Every line below that includes "área" counts toward the total. Report that total alone.

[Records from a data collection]
┌────────
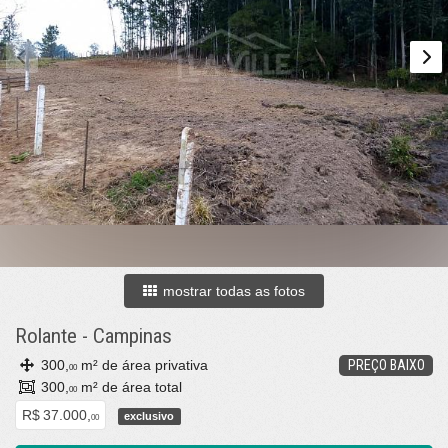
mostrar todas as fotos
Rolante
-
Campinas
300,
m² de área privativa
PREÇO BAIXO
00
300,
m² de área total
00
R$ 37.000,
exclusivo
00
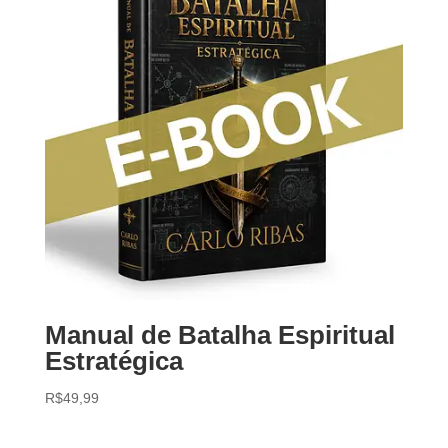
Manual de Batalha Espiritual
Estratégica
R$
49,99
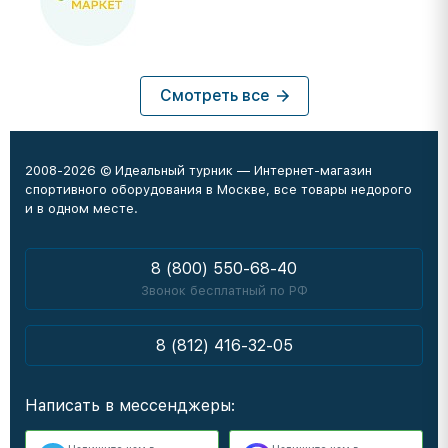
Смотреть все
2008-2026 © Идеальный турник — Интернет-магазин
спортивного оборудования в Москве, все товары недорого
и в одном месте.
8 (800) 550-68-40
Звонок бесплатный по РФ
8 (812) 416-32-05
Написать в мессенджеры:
└────────
┌────────
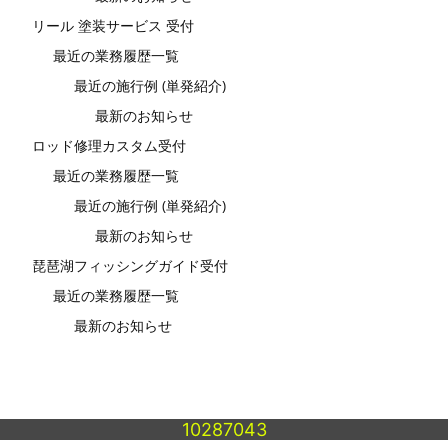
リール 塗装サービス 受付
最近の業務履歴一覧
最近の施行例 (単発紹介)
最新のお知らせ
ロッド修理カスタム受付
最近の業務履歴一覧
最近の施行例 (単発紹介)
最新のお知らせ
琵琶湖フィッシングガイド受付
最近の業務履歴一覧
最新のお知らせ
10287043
└────────
▸ REPLY
2